April 19, 2024

Sesquicentennial salubrity

I like words. As a young person, I always enjoyed looking up every word I encountered but didn’t know, and went on to read a page of the dictionary every day. It made my speech and expressions awkward in my formative years, at least until I learned to recognize the social and topical contexts for which the vocabulary was appropriate. It helped my test scores in reading and language, but with math, not so much.

I mention this because today’s column, “Sesquicentennial salubrity,” refers to anything conducive to health or well-being. It sounds like overindulgence on a graduation weekend, but it actually means anything that you enjoy or benefit from, and doesn’t harm others, I suppose. Moreover, it sounds like what we specialize at Gibson Memorial Library.

Our mission is to provide a welcoming place to meet and gather, offering staff skilled in providing access to the collection of materials and electronic resources to satisfy recreational and lifelong learning needs. That’s a mouthful – a veritable meatball of materials and services, but we strive to make the mix. To extend the culinary motif, at 6:30 p.m. Monday, June 24, don’t miss Minnesota extension educator and apron collector Sheila Craig. She’ll bring favorites from her apron assembly, and discuss their history, including aprons for men.

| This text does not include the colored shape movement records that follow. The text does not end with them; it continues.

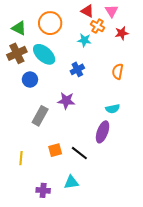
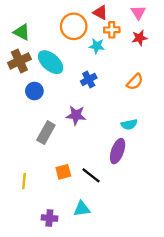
pink triangle: (112, 11) -> (138, 12), moved
orange circle: (50, 23) -> (74, 26), moved
orange cross: (97, 26) -> (112, 30), turned -32
orange semicircle: (118, 71) -> (135, 82), turned -147

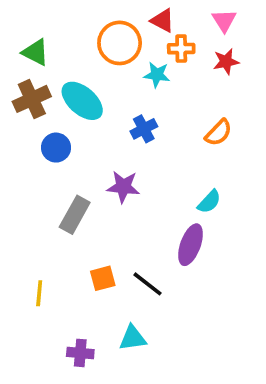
cyan semicircle: (129, 125) -> (209, 202), turned -35

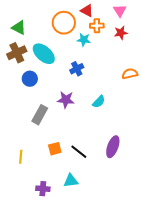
orange semicircle: (219, 133) -> (130, 74), moved, turned -147
cyan semicircle: (209, 202) -> (99, 102), moved
purple ellipse: (191, 245) -> (113, 147), moved

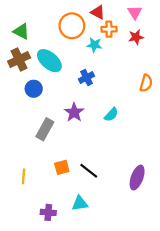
orange semicircle: (130, 74) -> (146, 83), turned 119
purple star: (66, 100) -> (74, 112), turned 30
purple ellipse: (113, 147) -> (137, 178), moved

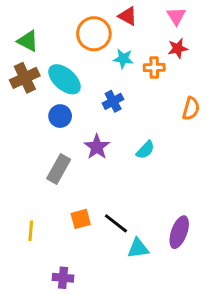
orange cross: (109, 29) -> (154, 67), moved
blue circle: (34, 89) -> (60, 116), moved
cyan triangle: (80, 203) -> (138, 248), moved

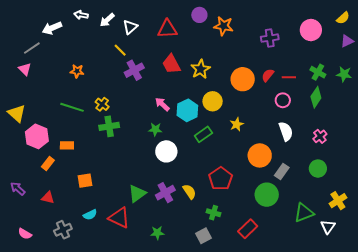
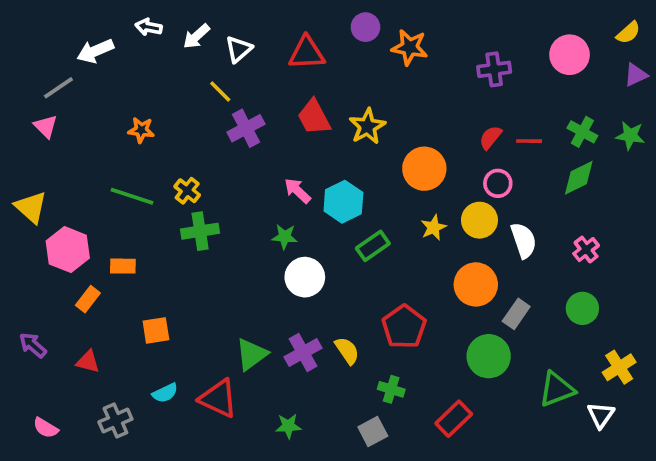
orange circle: (243, 79) -> (424, 169), moved
green diamond: (316, 97) -> (579, 178), turned 30
pink circle: (283, 100) -> (498, 183), moved
yellow circle: (213, 101) -> (479, 220), moved

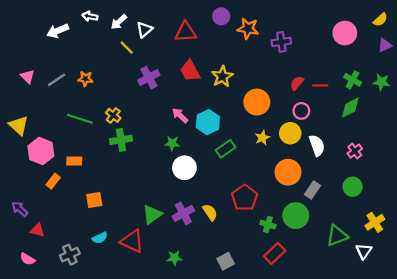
purple cross: (494, 69) -> (281, 42), moved
gray line: (58, 88) -> (56, 80), moved
yellow line: (220, 91) -> (127, 48), moved
red triangle: (88, 362) -> (38, 230), moved
green cross: (391, 389) -> (268, 225), moved

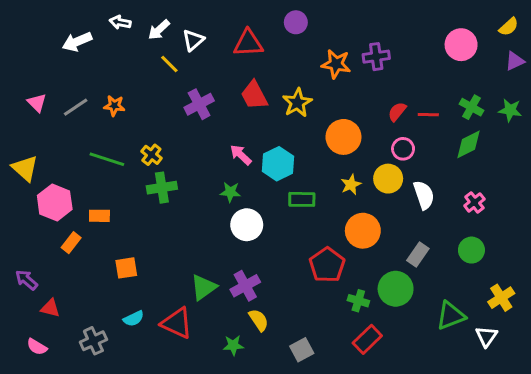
orange star: (248, 29) -> (336, 64), moved
green rectangle: (226, 149) -> (302, 199), turned 36
orange circle: (288, 172) -> (363, 231), moved
yellow semicircle: (210, 212) -> (259, 320), moved

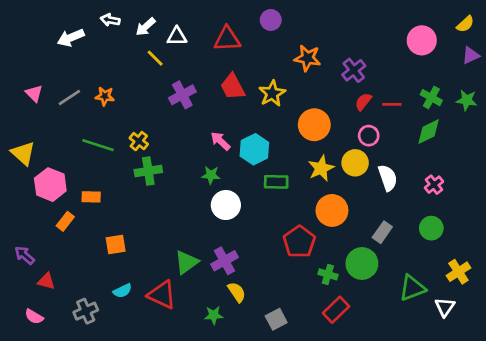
white triangle: (193, 40) -> (177, 36), turned 40
purple cross: (376, 57) -> (354, 70), moved, turned -30
yellow star: (351, 185) -> (321, 168), size x1.4

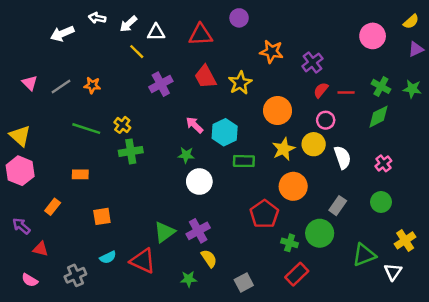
pink hexagon: (50, 185) -> (20, 171), moved
orange rectangle: (65, 221) -> (53, 207), moved

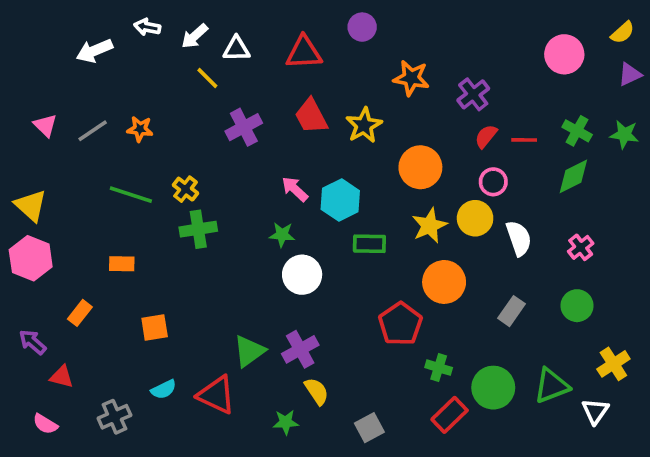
green circle: (320, 233) -> (493, 388), moved

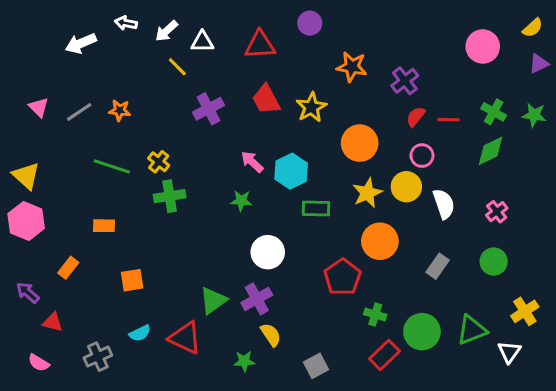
white circle: (302, 275) -> (268, 252), moved

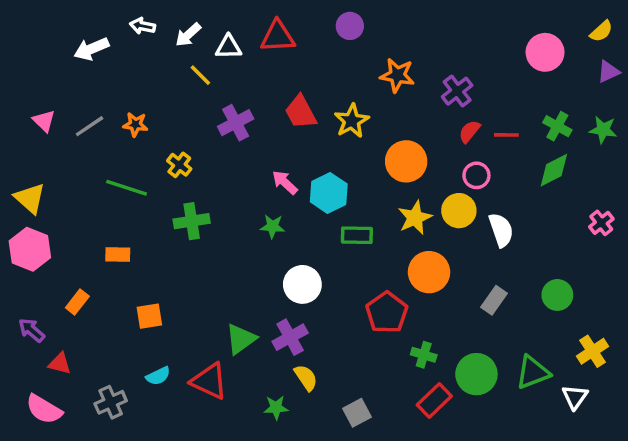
red triangle: (260, 45) -> (278, 37), moved
yellow cross: (159, 162) -> (179, 165), moved
pink cross: (497, 212) -> (601, 223), moved
pink semicircle: (39, 363) -> (44, 409), size x1.5

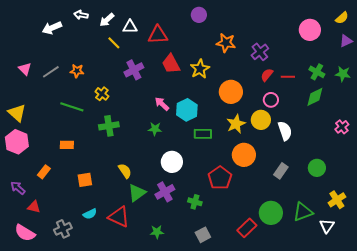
red triangle: (278, 37) -> (158, 35), moved
green cross: (424, 355) -> (195, 202), moved
yellow semicircle: (306, 378) -> (125, 171), moved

Many readers may associate aprons with a glass of wine. With wine on my mind, I think of Matilda’s annual wine walk. This year, there’s beer too, and it’s Friday, Aug. 2. It won’t be long before tickets are available at the library, and we look forward to seeing some new faces in the library as a result. We’ve grown fond of this event, and hope that it underlines our commitment to maintaining the vitality of Uptown Creston.

Meanwhile, keep your eyes on the prize! Our library board and capital campaign are working hard to build an addition to the Gibson Memorial Library that addresses some acute unmet needs in the community: space at the library for children’s programming, public meetings and our book’s and materials. The wine walk is an extension of that, and as you participate, we beckon you to imagine what a civic improvement it would be to have a comfortable, inviting and up-to-date library and cultural center anchoring Uptown Creston.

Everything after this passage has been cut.